End bullying of gay students

By on December 4, 2010

by Jake Rosko
Secretary of the Gay-Straight Alliance,
Kaneland Krier

Kaneland—Most students are aware of how serious the teen suicides have become in the lesbian, bisexual, gay and transgender community recently. Is it possible to imagine how many families are affected by the suicides because of harassment in America?

Let me first clear up a common misperception: the gays and lesbians in our entire global community do not choose to be like this. We’re born with it.

I’m sure that if we were able to make the choice, most of us would be more than willing to choose to be straight because of how much harassment we get in our homes and school lives. If we “choose” to be gay every day, then that would mean everyone else “chooses” to be straight, or to be short or tall, or the color of their hair, skin or eyes. This is not a choice that people casually make because they want to be different or to get attention.

In the past few years, I’ve noticed Kaneland has started to become more and more accepting of our gay students. Kaneland’s Gay Straight Alliance is starting to create more peace in our hallways and classrooms.

Yet every day I hear words thrown at people to intentionally hurt them. Words such as “faggot,” “queer,” “dyke,” “retard” and other harmful words are heard in the hallways not only by students, but also by teachers who let words such as these fly right by through the hallway.

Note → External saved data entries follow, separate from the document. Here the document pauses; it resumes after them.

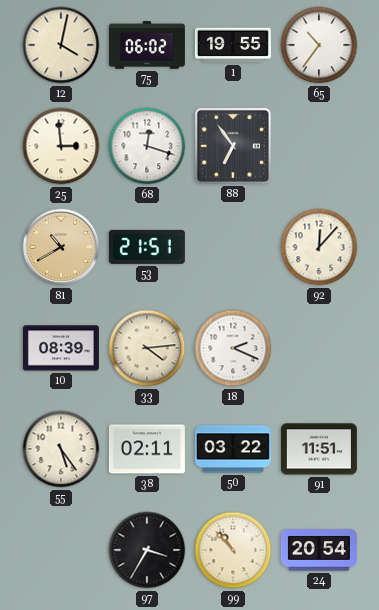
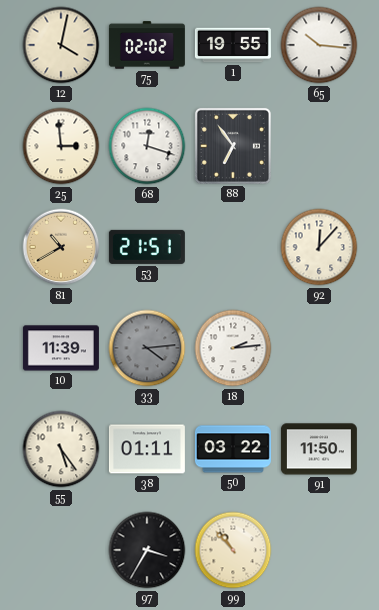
75: 06:02 -> 02:02
65: 10:36 -> 10:16
10: 08:39 -> 11:39
33 dial: cream -> grey
18: 2:19 -> 2:14
38: 02:11 -> 01:11
91: 11:51 -> 11:50
24: 20:54 -> none
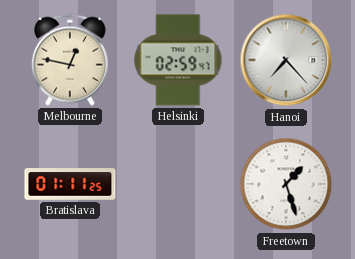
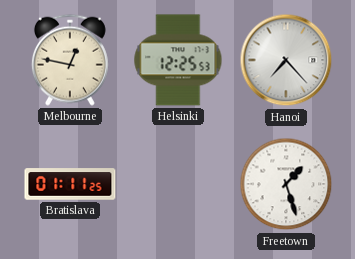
Helsinki: 02:59 -> 12:25
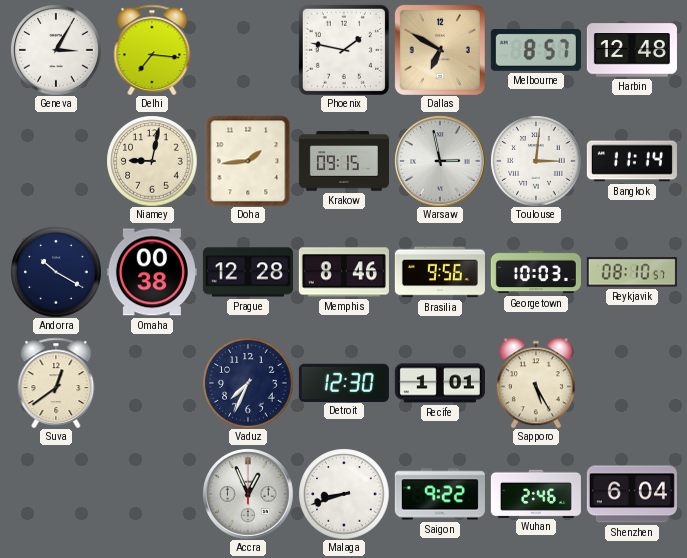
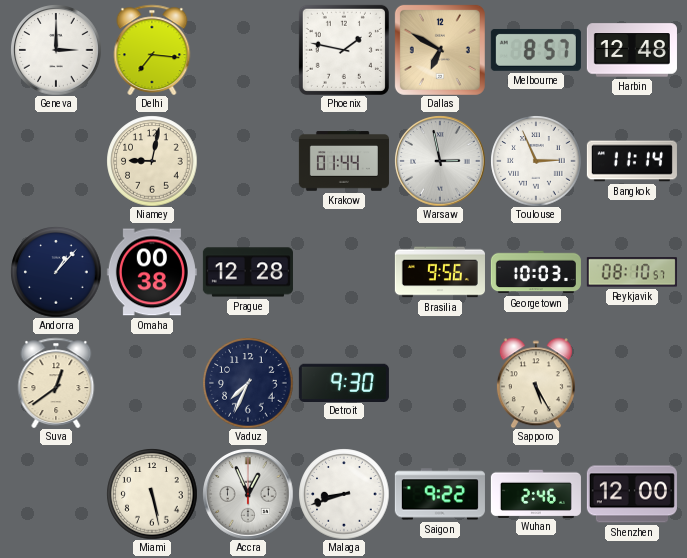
Geneva: 3:05 -> 3:00
Doha: 1:44 -> none
Krakow: 09:15 -> 01:44
Toulouse: 3:01 -> 2:56
Andorra: 10:20 -> 1:07
Memphis: 8:46 -> none
Detroit: 12:30 -> 9:30
Recife: 1:01 -> none
Miami: none -> 5:28
Shenzhen: 6:04 -> 12:00
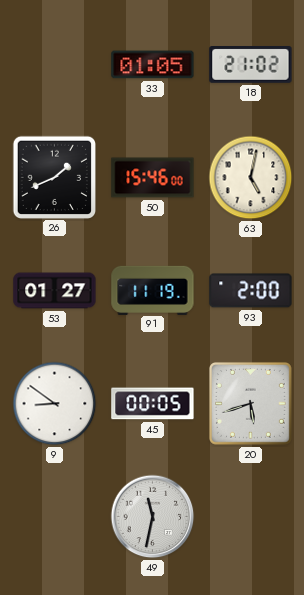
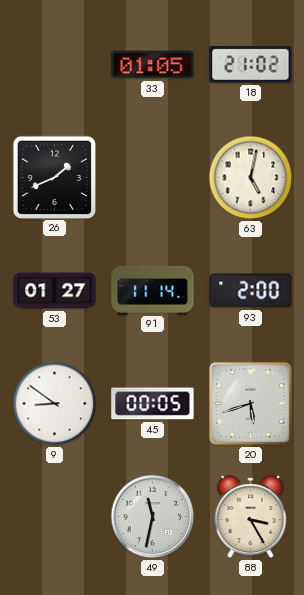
50: 15:46 -> none
91: 11:19 -> 11:14
88: none -> 3:25
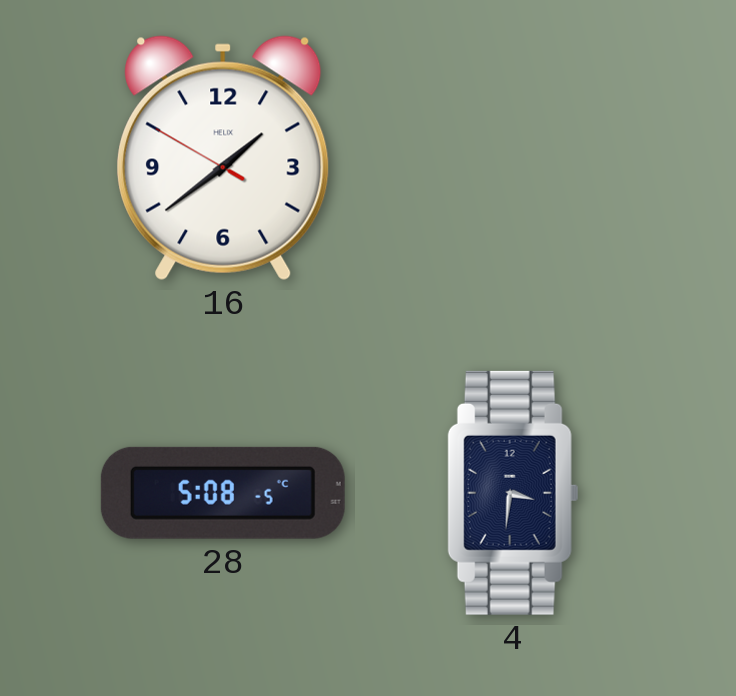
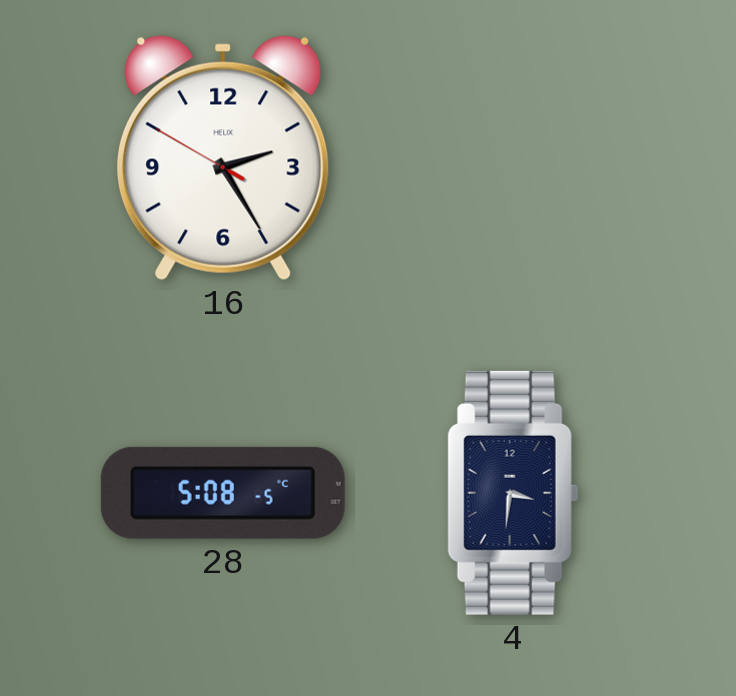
16: 1:38 -> 2:24
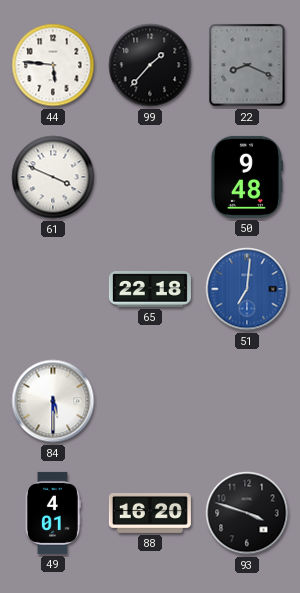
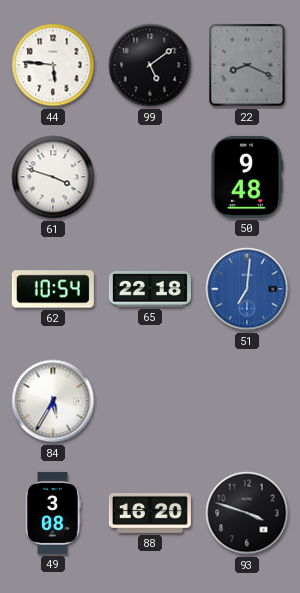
99: 1:37 -> 5:09
61: 3:49 -> 3:48
62: none -> 10:54
84: 5:30 -> 5:35
49: 4:01 -> 3:08
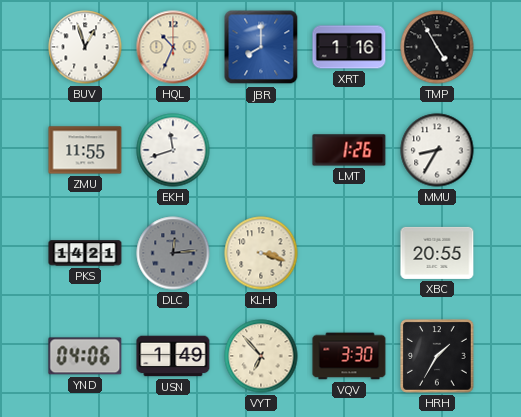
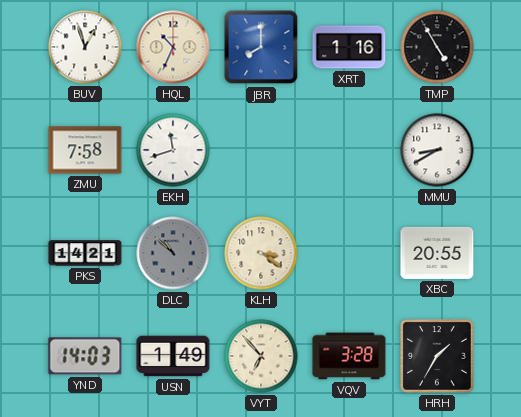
ZMU: 11:55 -> 7:58
LMT: 1:26 -> none
MMU: 8:35 -> 8:40
DLC: 12:14 -> 10:52
KLH: 3:18 -> 3:21
YND: 04:06 -> 14:03
VQV: 3:30 -> 3:28
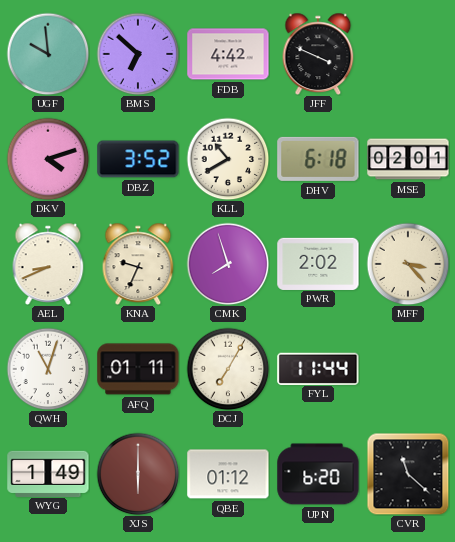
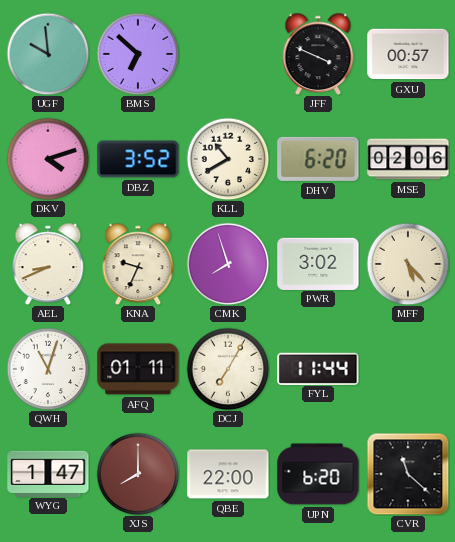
FDB: 4:42 -> none
GXU: none -> 00:57
DHV: 6:18 -> 6:20
MSE: 02:01 -> 02:06
PWR: 2:02 -> 3:02
MFF: 3:23 -> 5:23
WYG: 1:49 -> 1:47
XJS: 6:00 -> 8:00
QBE: 01:12 -> 22:00
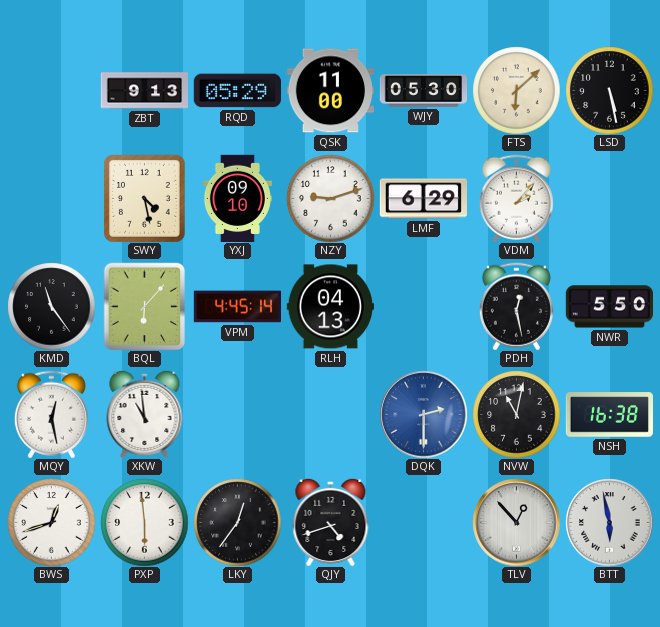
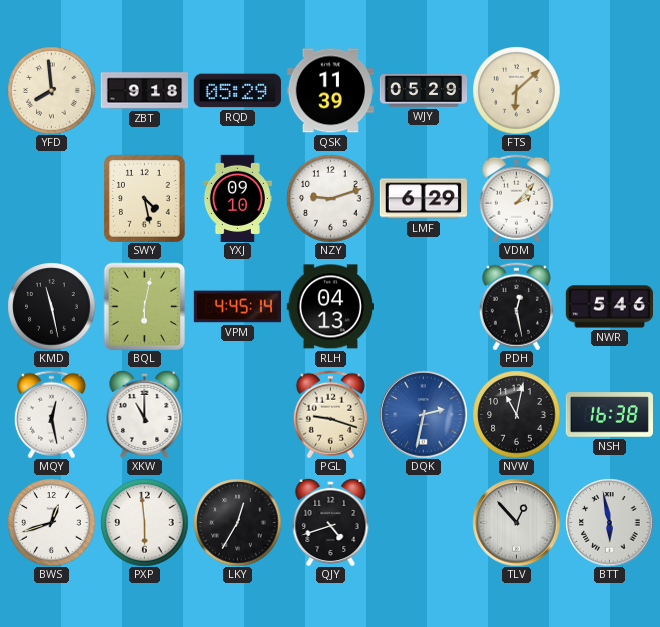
YFD: none -> 7:59
ZBT: 9:13 -> 9:18
QSK: 11:00 -> 11:39
WJY: 05:30 -> 05:29
LSD: 5:28 -> none
KMD: 11:24 -> 11:28
BQL: 6:07 -> 6:02
NWR: 5:50 -> 5:46
XKW: 10:59 -> 11:00
PGL: none -> 9:18
DQK: 2:30 -> 2:32
LKY: 12:36 -> 12:35
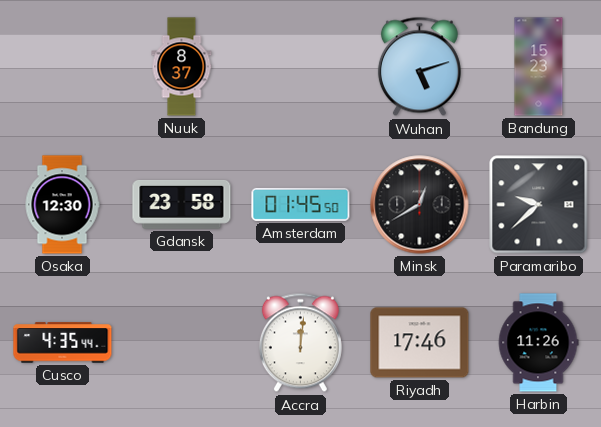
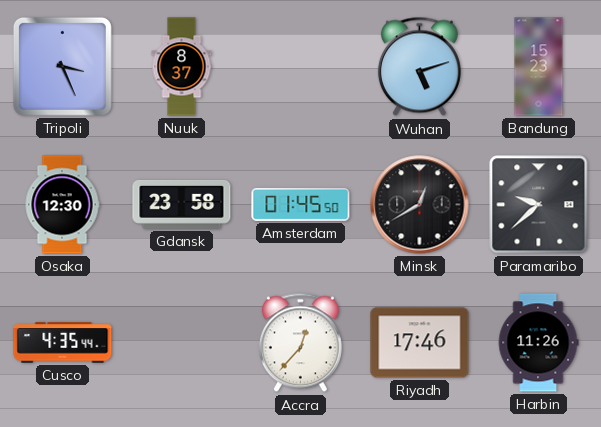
Tripoli: none -> 3:26
Accra: 12:01 -> 12:37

When no one does something to stop those harmful words, ideas like suicide begin to seep through some students minds. Kaneland GSA’s goal this year is to put a stop to bullying in the hallways so we can all feel safe and be in a peaceful environment.

When adults do not become involved in these problems, it makes students who are the victim of bullying feel alone and hopeless because they feel no one helps them. The same is true when the victim’s friends don’t comfort and help them because they’re too scared of what people may say about them. Situations such as this can one day lead to the student committing suicide.

GSA is here for anyone after school on Wednesdays or during STEN on Thursdays to make you feel safe and comfortable with who you are.